Según datos estadísticos del Instituto de Rehabilitación del Lisiado de nuestra provincia, aproximadamente un 35% de pacientes en tratamiento es por “secuelas de accidentes de tránsito”.
La Dra. Cecilia Cheeín Auat indicó que se debió armar una encuesta para obtener cifras estadísticas, “desde que los accidentes pasan a ser una pandemia a nivel mundial”, según lo plantea la Organización Mundial de la Salud (OMS).
Lamentablemente, los datos registrados hasta el momento no son para nada optimistas, ya que desde 2012 hasta ahora “hay un 14% de incremento” de pacientes en recuperación.
Mientras tanto, los centros de salud coinciden en que la mayoría de los lesionados es usuario de motovehículos. En el Instituto de Rehabilitación del Lisiado, se sabe, gracias a una encuesta que se trata de un 80%.
Con este porcentaje, hay un predominio de “adultos jóvenes”, de entre 20 y 30 años. Mientras que el 20% restante, es decir, quienes se movilizaban en “rodados mayores” al momento del siniestro, por lo general, son personas de entre 50 y 55 años.
La doctora Cheeín manifestó que suelen verse fracturas tanto de miembros superiores como de miembros inferiores, siendo estas últimas las que prevalecen en nuestra sociedad.
En varias ocasiones, a los accidentados se les debe amputar una pierna.
Por otro lado, “ha habido un número muy reducido” de personas con lesiones medulares.
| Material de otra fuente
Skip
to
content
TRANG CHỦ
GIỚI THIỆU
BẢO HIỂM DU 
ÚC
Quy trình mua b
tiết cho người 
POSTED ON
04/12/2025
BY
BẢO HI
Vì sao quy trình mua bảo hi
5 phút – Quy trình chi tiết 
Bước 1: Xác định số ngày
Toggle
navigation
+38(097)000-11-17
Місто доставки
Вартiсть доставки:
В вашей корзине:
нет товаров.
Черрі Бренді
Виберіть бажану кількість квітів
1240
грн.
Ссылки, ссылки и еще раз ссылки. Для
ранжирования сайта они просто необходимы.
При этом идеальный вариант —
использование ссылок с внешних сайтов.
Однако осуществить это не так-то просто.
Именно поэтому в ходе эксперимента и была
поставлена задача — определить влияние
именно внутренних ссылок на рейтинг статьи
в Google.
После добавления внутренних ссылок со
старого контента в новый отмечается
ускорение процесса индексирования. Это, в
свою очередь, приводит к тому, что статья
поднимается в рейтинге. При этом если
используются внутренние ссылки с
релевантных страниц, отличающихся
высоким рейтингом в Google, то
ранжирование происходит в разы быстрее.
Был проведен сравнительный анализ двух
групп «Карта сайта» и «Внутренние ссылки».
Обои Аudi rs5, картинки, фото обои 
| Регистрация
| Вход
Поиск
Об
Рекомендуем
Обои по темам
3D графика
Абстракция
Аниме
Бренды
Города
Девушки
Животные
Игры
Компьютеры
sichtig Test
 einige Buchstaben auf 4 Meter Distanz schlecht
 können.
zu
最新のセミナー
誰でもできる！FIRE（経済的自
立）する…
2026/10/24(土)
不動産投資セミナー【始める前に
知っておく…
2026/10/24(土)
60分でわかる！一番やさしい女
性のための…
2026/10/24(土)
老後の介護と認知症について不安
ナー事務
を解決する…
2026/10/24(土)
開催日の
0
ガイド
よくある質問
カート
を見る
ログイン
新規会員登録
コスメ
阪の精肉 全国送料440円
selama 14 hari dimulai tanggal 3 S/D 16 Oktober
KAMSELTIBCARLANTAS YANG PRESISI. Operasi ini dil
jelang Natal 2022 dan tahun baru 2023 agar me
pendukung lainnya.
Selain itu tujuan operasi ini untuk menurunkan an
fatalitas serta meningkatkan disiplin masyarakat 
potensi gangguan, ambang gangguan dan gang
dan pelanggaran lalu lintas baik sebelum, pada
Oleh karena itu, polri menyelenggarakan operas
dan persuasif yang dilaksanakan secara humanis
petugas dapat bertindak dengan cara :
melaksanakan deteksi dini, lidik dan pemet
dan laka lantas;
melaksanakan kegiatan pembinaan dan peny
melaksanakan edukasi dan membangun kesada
Cheeín destacó que este tipo de consecuencias “tienen una secuela realmente discapacitante”. Al punto que “algunos de los lesionados pueden no recuperar el funcionamiento de su mitad inferior”.
En ambos sexos
Hasta el momento, la mayoría de los accidentados es del sexo masculino. Las mujeres que recibieron atención en el mencionado centro de rehabilitación declararon que iban como acompañantes de los conductores.
Ahora bien, cuando se les interrogó acerca de los elementos de protección, tanto hombres como mujeres indicaron que no los usaban. “Sean acompañantes o conductores, ninguno iba con casco. Y en un rodado mayor, no usaban el cinturón de seguridad”, resaltó la médica.
Procesos largos y difíciles
Desde el Instituto de Rehabilitación del Lisiado, la Dra. Cecilia Auat Cheeín explicó que en algunas ocasiones la situación de un paciente es tan crítica que requiere de varios meses de postoperatorio en clínicas u hospitales.
Si bien la mayor cantidad de accidentes registrados se produjeron entre setiembre y diciembre del año pasado, los protagonistas de estos siniestros llegan recién ahora a solicitar rehabilitación.
A modo de ejemplo, Cheeín manifestó que en este mes han estado recibiendo “pacientes que han debido ser intervenidos quirúrgicamente el año pasado”, cuyo tratamiento médico fue bastante extenso. A su vez, indicó que el tiempo promedio de una rehabilitación por fracturas es de tres meses y, en algunos casos, el proceso se da por intervalos, es decir que retoman el tratamiento por períodos. Mientras tanto, “el paciente amputado requiere una rehabilitación integral, en la que se incluye al médico fisiatra, el servicio de kinesiología, terapia ocupacional y psicólogo”, según la situación.